L’organisation du tra­vail en question

Le sujet est encore tabou dans le monde pro­fes­sion­nel, et cette sur­re­pré­sen­ta­tion des femmes lar­ge­ment mécon­nue. Outre son acti­vi­té d’accompagnement des vic­times, L’Burn inter­vient dans les orga­ni­sa­tions et les entre­prises pour sen­si­bi­li­ser sur le burn-​out en tant qu’enjeu d’égalité entre les femmes et les hommes. Mais Marie Pezé insiste, la seule solu­tion pour com­battre ce fléau est de « remettre en cause l’organisation du tra­vail ». Gaëlle Maillard, membre du col­lec­tif Femmes et mixi­té de l’Ugict-CGT, abonde : « Nous reven­di­quons la reva­lo­ri­sa­tion des métiers fémi­nins, la lutte contre le culte du pré­sen­téisme, une réelle appli­ca­tion du droit à la décon­nexion, des congés pater­ni­té et mater­ni­té plus égaux, la lutte contre le sexisme et les vio­lences sexuelles », énumère-​t-​elle de façon non exhaustive.
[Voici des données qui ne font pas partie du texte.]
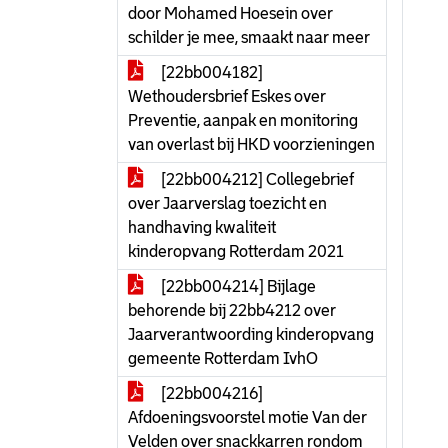
door Mohamed Hoesein over
schilder je mee, smaakt naar meer
[22bb004182]
Wethoudersbrief Eskes over
Preventie, aanpak en monitoring
van overlast bij HKD voorzieningen
[22bb004212] Collegebrief
over Jaarverslag toezicht en
handhaving kwaliteit
kinderopvang Rotterdam 2021
[22bb004214] Bijlage
behorende bij 22bb4212 over
Jaarverantwoording kinderopvang
gemeente Rotterdam IvhO
[22bb004216]
Afdoeningsvoorstel motie Van der
Velden over snackkarren rondom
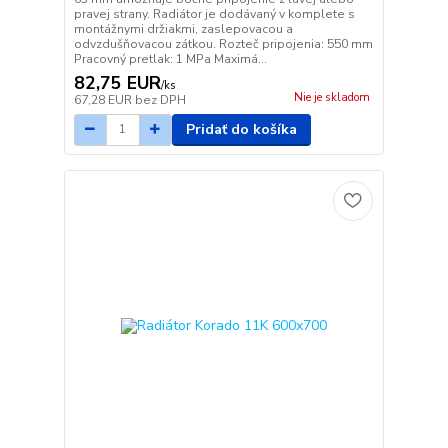
pravej strany. Radiátor je dodávaný v komplete s
montážnymi držiakmi, zaslepovacou a
odvzdušňovacou zátkou. Rozteč pripojenia: 550 mm
Pracovný pretlak: 1 MPa Maximá...
82,75 EUR
/
ks
Nie je skladom
67,28 EUR
bez DPH
Pridať do košíka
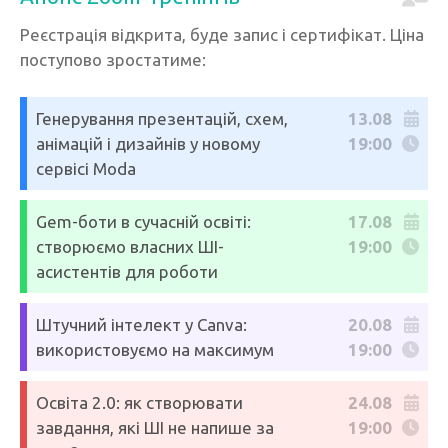
Реєстрація відкрита, буде запис і сертифікат. Ціна
поступово зростатиме:
Генерування презентацій, схем,
13.08
анімацій і дизайнів у новому
19:00
сервісі Moda
Gem-боти в сучасній освіті:
17.08
створюємо власних ШІ-
19:00
асистентів для роботи
Штучний інтелект у Canva:
20.08
використовуємо на максимум
19:00
Освіта 2.0: як створювати
24.08
завдання, які ШІ не напише за
19:00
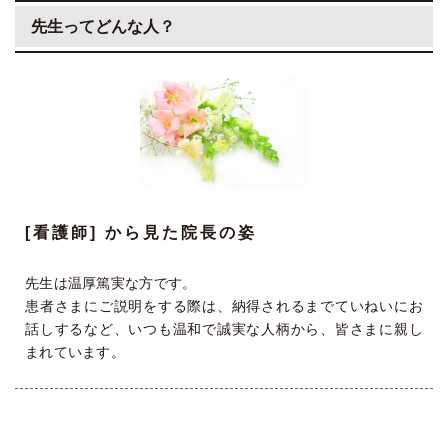
先生ってどんな人？
[看護師] から見た院長の姿
先生は温厚篤実な方です。
患者さまにご説明をする際は、納得されるまでていねいにお
話しするなど、いつも温和で誠実な人柄から、皆さまに親し
まれています。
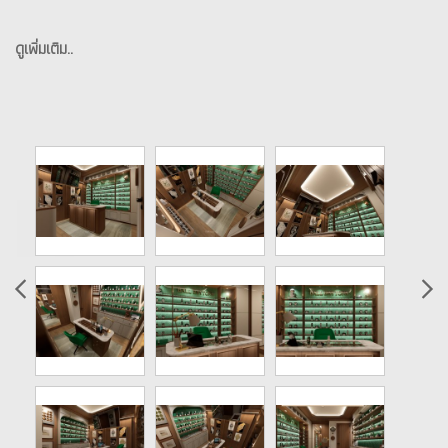
ดูเพิ่มเติม..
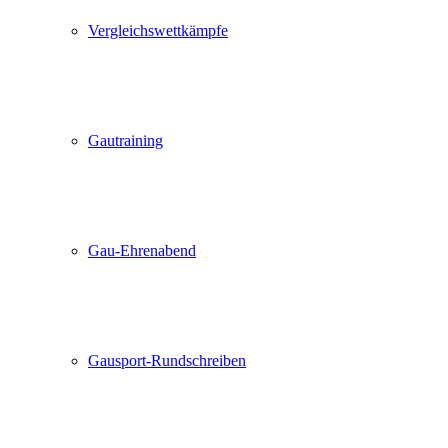
Vergleichswettkämpfe
Gautraining
Gau-Ehrenabend
Gausport-Rundschreiben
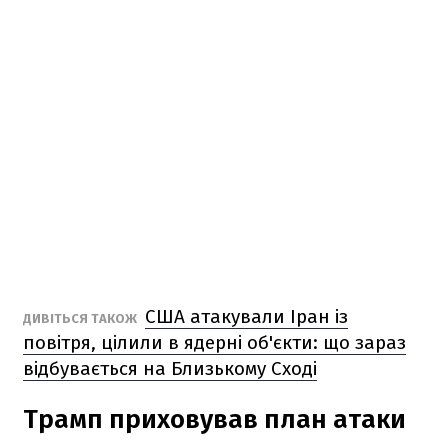
США атакували Іран із
ДИВІТЬСЯ ТАКОЖ
повітря, цілили в ядерні об'єкти: що зараз
відбувається на Близькому Сході
Трамп приховував план атаки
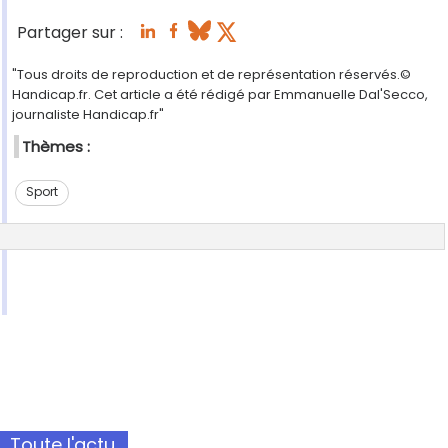
Partager sur :
"Tous droits de reproduction et de représentation réservés.©
Handicap.fr. Cet article a été rédigé par Emmanuelle Dal'Secco,
journaliste Handicap.fr"
Thèmes :
Sport
Toute l'actu.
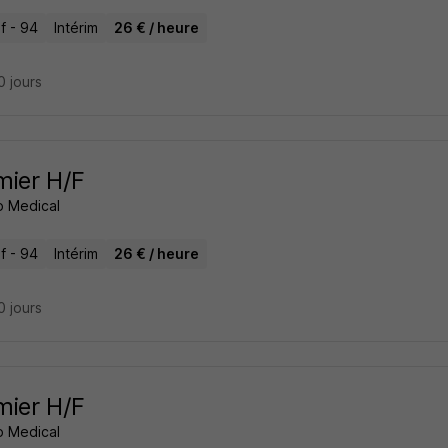
if - 94
Intérim
26 € / heure
10 jours
rmier H/F
 Medical
if - 94
Intérim
26 € / heure
10 jours
rmier H/F
 Medical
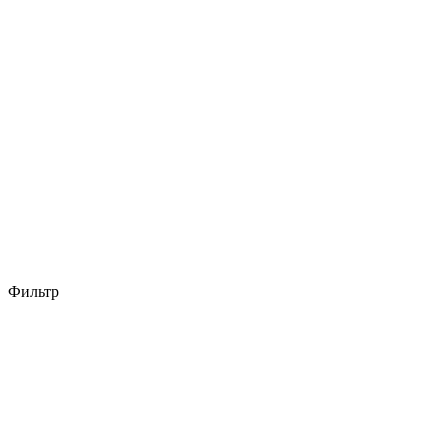
Фильтр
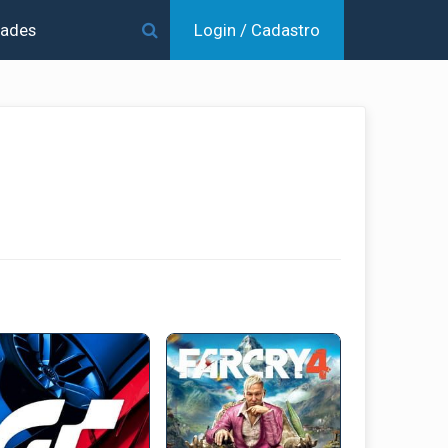
dades
Login / Cadastro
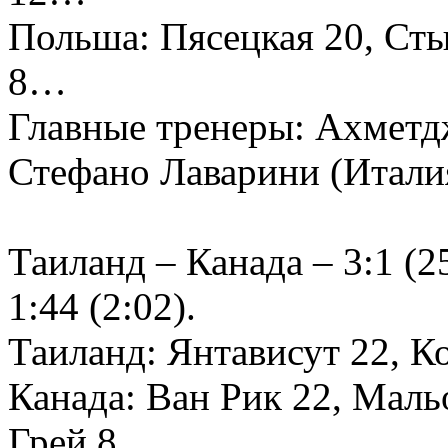
Польша: Пясецкая 20, Сты
8…
Главные тренеры: Ахмет
Стефано Лаварини (Итали
Таиланд – Канада – 3:1 (25
1:44 (2:02).
Таиланд: Янтависут 22, К
Канада: Ван Рик 22, Маль
Грей 8…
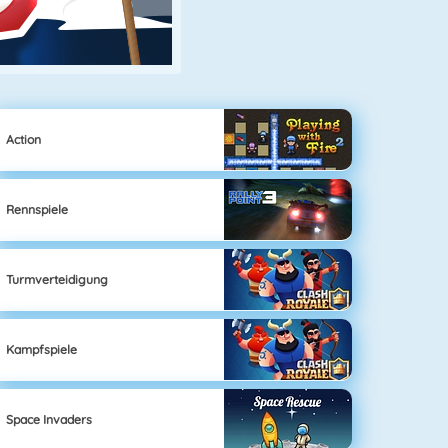
Action
Rennspiele
Turmverteidigung
Kampfspiele
Space Invaders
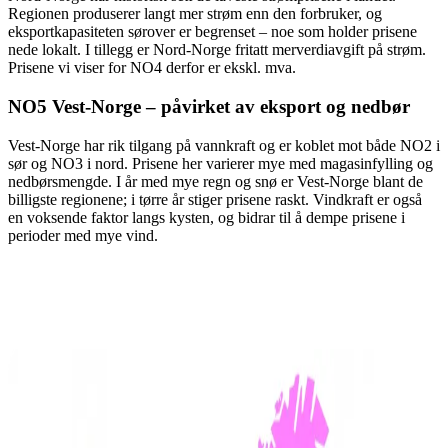
Regionen produserer langt mer strøm enn den forbruker, og
eksportkapasiteten sørover er begrenset – noe som holder prisene
nede lokalt. I tillegg er Nord-Norge fritatt merverdiavgift på strøm.
Prisene vi viser for NO4 derfor er ekskl. mva.
NO5 Vest-Norge – påvirket av eksport og nedbør
Vest-Norge har rik tilgang på vannkraft og er koblet mot både NO2 i
sør og NO3 i nord. Prisene her varierer mye med magasinfylling og
nedbørsmengde. I år med mye regn og snø er Vest-Norge blant de
billigste regionene; i tørre år stiger prisene raskt. Vindkraft er også
en voksende faktor langs kysten, og bidrar til å dempe prisene i
perioder med mye vind.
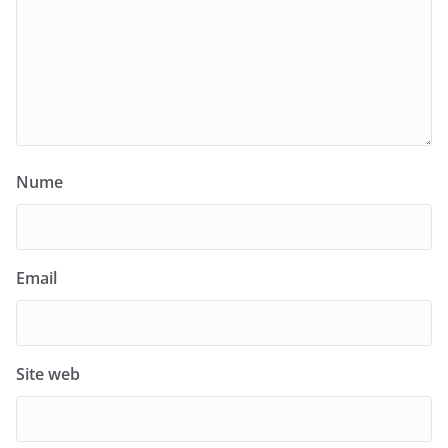
Nume
Email
Site web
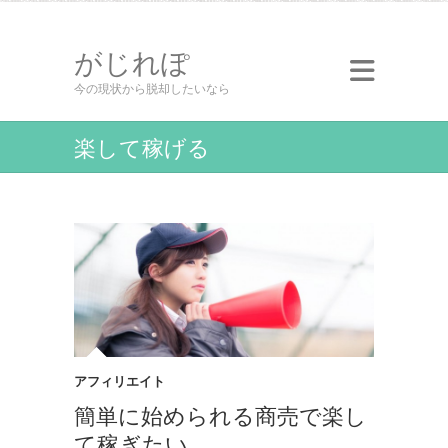
がじれぽ
今の現状から脱却したいなら
楽して稼げる
アフィリエイト
簡単に始められる商売で楽し
て稼ぎたい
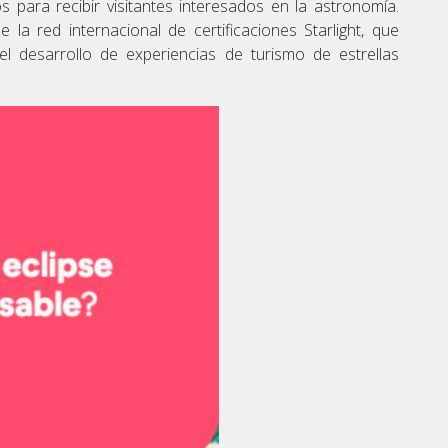
s para recibir visitantes interesados en la astronomía.
la red internacional de certificaciones Starlight, que
l desarrollo de experiencias de turismo de estrellas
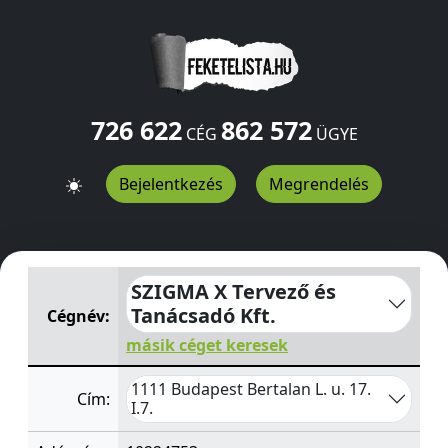
726 622
862 572
CÉG
ÜGYE
Bejelentkezés
Megrendelés
SZIGMA X Tervező és Tanácsadó Kft.
Bertalan L. u. 17. I.7
SZIGMA X Tervező és
Tanácsadó Kft.
Cégnév:
másik céget keresek
1111 Budapest Bertalan L. u. 17.
Cím:
I.7.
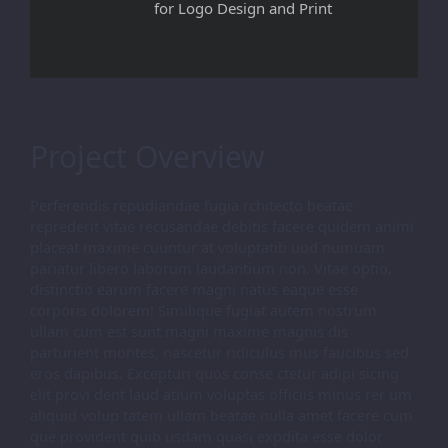
for Logo Design and Print
Project Overview
Perferendis repudiandae fugia rchitecto beatae
reprederit vitae recusandae debitis facere quidem animi
placeat maxime cuuntur at voluptatib uod numuam
pariatur libero laborum laudantium non. Vitae optio,
distinctio earum facere magni natus eaque esse
corporis dolorem! Similique fugiat autem nostrum
ullam cum est sunt magni maxime magnis dis
parturient montes, nascetur ridiculus mus faucibus sed
eros dapibus. Excepturi quos conse ctetur adipi sicing
elit provi dent laud atium voluptas officiis minus rer um
aliquid volup tatem ullam beatae nulla amet facere cum
que provident quib usdam quasi expdita esse dolor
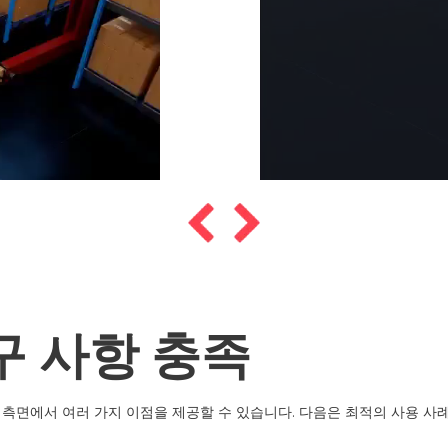
구 사항 충족
성 측면에서 여러 가지 이점을 제공할 수 있습니다. 다음은 최적의 사용 사례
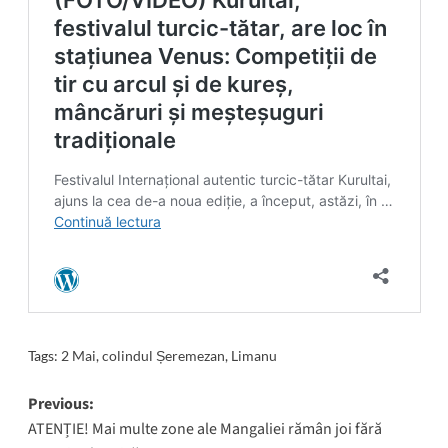
Tags:
2 Mai
,
colindul Șeremezan
,
Limanu
Post
Previous:
ATENȚIE! Mai multe zone ale Mangaliei rămân joi fără
navigation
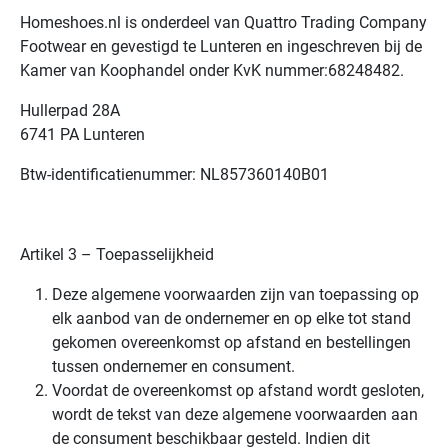
Homeshoes.nl is onderdeel van Quattro Trading Company
Footwear en gevestigd te Lunteren en ingeschreven bij de
Kamer van Koophandel onder KvK nummer:68248482.
Hullerpad 28A
6741 PA Lunteren
Btw-identificatienummer: NL857360140B01
Artikel 3 – Toepasselijkheid
Deze algemene voorwaarden zijn van toepassing op
elk aanbod van de ondernemer en op elke tot stand
gekomen overeenkomst op afstand en bestellingen
tussen ondernemer en consument.
Voordat de overeenkomst op afstand wordt gesloten,
wordt de tekst van deze algemene voorwaarden aan
de consument beschikbaar gesteld. Indien dit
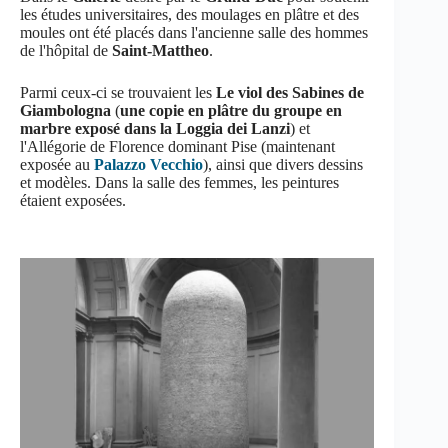
les études universitaires, des moulages en plâtre et des
moules ont été placés dans l'ancienne salle des hommes
de l'hôpital de
Saint-Mattheo
.
Parmi ceux-ci se trouvaient les
Le viol des Sabines de
Giambologna
(
une copie en plâtre du groupe en
marbre exposé dans la Loggia dei Lanzi
) et
l'Allégorie de Florence dominant Pise (maintenant
exposée au
Palazzo Vecchio
), ainsi que divers dessins
et modèles. Dans la salle des femmes, les peintures
étaient exposées.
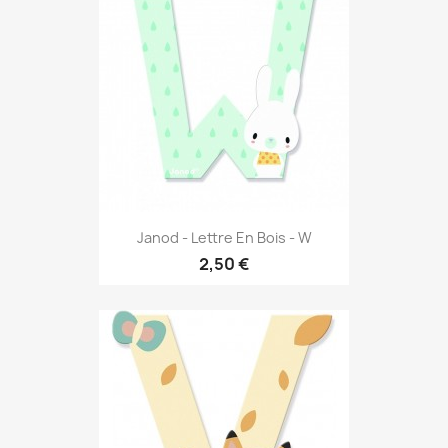
Janod - Lettre En Bois - W
2,50 €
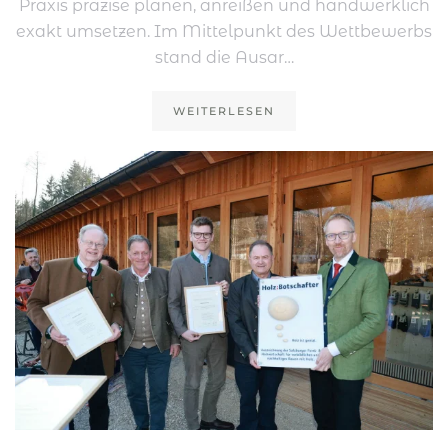
Praxis präzise planen, anreißen und handwerklich
exakt umsetzen. Im Mittelpunkt des Wettbewerbs
stand die Ausar…
WEITERLESEN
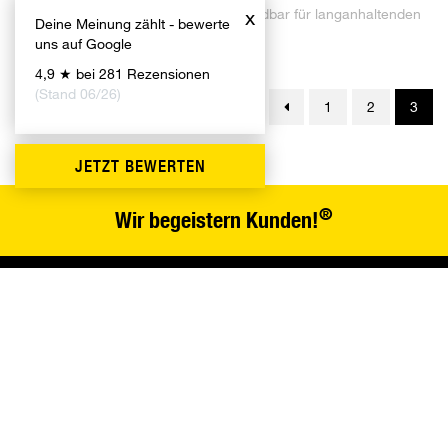
Hochglanzoberflächen, einfach anwendbar für langanhaltenden
x
Deine Meinung zählt - bewerte
Glanz und Schutz
uns auf Google
4,9 ★ bei 281 Rezensionen
(Stand 06/26)
1
2
3
JETZT BEWERTEN
®
Wir begeistern Kunden!
PRODUKTE
PROJEKTE
ÜBER UNS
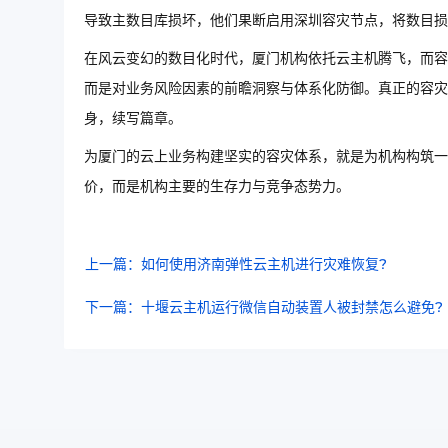
导致主数目库损坏，他们果断启用深圳容灾节点，将数目损失
在风云变幻的数目化时代，厦门机构依托云主机腾飞，而容
而是对业务风险因素的前瞻洞察与体系化防御。真正的容灾
身，续写篇章。
为厦门的云上业务构建坚实的容灾体系，就是为机构构筑一
价，而是机构主要的生存力与竞争态势力。
上一篇：如何使用济南弹性云主机进行灾难恢复?
下一篇：十堰云主机运行微信自动装置人被封禁怎么避免?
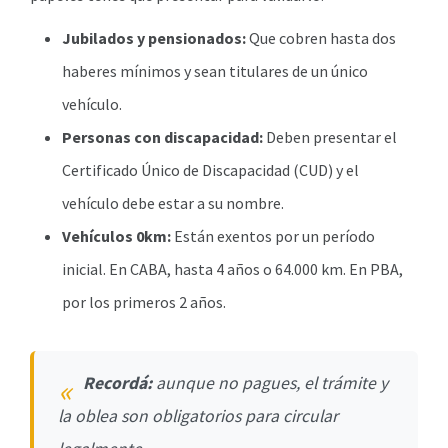
Jubilados y pensionados:
Que cobren hasta dos
haberes mínimos y sean titulares de un único
vehículo.
Personas con discapacidad:
Deben presentar el
Certificado Único de Discapacidad (CUD) y el
vehículo debe estar a su nombre.
Vehículos 0km:
Están exentos por un período
inicial. En CABA, hasta 4 años o 64.000 km. En PBA,
por los primeros 2 años.
Recordá:
aunque no pagues, el trámite y
la oblea son obligatorios para circular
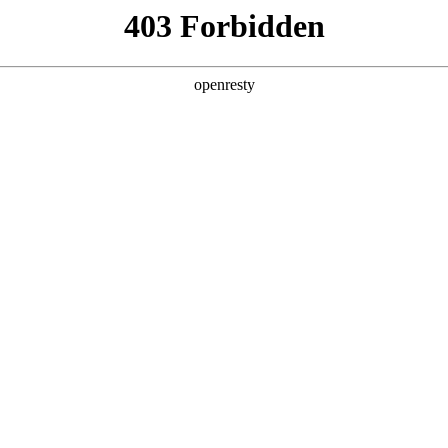
产品及服务
行业解决方案
合作伙伴
投资者关系
6利来旗舰厅鲲泰斩获魔乐社区龙虾挑战赛一等奖
客松赛事揭晓，w66利来旗舰厅数码旗下w66利来旗舰厅鲲泰异构计算团队
，结合企业真实业务场景，摒弃传统对话式AI思路，实现从“聊天AI”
En atten­dant, Élodie, Blanche et Amélie se recons­truisent dou­ce­ment avec L’Burn. Et tentent de voir cet effon­dre­ment comme le début d’un renou­veau. « On dit sou­vent que le burn-​out est un cadeau, s’amuse Amélie Moy. Je me débats encore avec le paquet. » 


Sœurs de peine

L’association L’Burn est née en 2019, avec un pre­mier lieu d’accueil à Bordeaux. Des spé­cia­listes du droit, un neu­ro­psy­cho­logue et des psy­cho­logues du tra­vail accom­pagnent les femmes dans leurs démarches et leur retour à l’emploi. L’Burn repose sur la pair-​aidance et la soro­ri­té. « Entre femmes vic­times, on a toutes le même vécu, on peut par­ler en toute confiance, libre­ment, notam­ment de la mater­ni­té, de nos enfants. On ne se sent pas jugées », explique Blanche, vic­time de burn-​out. En 2023, l’association pré­voit de se déve­lop­per avec la créa­tion
de com­mu­nau­tés vir­tuelles régio­nales et l’ouverture de cinq mai­sons en France.